» **Brief**: Read the records and gather each line that includes "flowers".

━━━ Records for the exercise

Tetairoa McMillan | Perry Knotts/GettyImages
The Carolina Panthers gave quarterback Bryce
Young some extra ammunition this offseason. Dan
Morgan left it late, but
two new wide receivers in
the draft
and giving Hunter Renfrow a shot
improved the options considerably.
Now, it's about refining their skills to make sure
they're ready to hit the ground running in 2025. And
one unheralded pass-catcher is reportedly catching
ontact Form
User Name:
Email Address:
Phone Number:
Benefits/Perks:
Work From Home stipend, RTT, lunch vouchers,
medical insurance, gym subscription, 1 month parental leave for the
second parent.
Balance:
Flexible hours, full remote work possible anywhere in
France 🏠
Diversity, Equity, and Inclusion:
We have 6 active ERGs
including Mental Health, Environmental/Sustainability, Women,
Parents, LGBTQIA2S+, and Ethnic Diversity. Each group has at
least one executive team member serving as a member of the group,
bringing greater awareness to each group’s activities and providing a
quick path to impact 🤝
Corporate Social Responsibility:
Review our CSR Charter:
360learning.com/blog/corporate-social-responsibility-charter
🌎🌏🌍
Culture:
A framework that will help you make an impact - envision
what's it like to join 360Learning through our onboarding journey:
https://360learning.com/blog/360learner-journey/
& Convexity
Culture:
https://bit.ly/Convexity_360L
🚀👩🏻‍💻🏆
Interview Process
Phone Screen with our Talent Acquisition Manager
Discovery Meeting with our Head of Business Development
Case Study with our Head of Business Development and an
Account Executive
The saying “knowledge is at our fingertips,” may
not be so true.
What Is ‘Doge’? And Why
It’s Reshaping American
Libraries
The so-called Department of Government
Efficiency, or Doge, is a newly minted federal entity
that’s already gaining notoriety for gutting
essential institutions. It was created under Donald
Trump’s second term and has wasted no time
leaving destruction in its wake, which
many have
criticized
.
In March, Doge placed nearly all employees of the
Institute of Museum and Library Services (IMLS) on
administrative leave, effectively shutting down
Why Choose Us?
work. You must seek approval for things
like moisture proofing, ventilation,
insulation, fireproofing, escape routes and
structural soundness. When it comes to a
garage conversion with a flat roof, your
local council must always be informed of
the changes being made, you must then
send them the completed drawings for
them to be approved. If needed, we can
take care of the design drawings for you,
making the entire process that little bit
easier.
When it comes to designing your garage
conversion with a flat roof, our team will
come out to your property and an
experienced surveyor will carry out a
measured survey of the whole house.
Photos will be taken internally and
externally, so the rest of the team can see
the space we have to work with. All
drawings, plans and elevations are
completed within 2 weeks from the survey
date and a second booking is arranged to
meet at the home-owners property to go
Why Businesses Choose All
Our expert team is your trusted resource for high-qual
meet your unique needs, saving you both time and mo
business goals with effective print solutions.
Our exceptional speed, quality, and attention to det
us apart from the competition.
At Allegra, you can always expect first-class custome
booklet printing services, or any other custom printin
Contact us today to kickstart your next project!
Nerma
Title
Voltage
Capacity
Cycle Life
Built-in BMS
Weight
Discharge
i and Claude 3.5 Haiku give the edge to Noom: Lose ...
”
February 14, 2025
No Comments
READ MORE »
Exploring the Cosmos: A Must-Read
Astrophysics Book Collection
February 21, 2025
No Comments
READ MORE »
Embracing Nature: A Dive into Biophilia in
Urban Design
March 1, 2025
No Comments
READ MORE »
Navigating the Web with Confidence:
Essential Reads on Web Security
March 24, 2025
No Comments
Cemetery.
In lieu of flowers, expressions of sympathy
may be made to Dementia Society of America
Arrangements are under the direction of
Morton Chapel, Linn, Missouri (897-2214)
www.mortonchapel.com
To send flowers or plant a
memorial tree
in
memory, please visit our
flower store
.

━━━━━━

» **Exercise output**:
In lieu of flowers, expressions of sympathy
To send flowers or plant a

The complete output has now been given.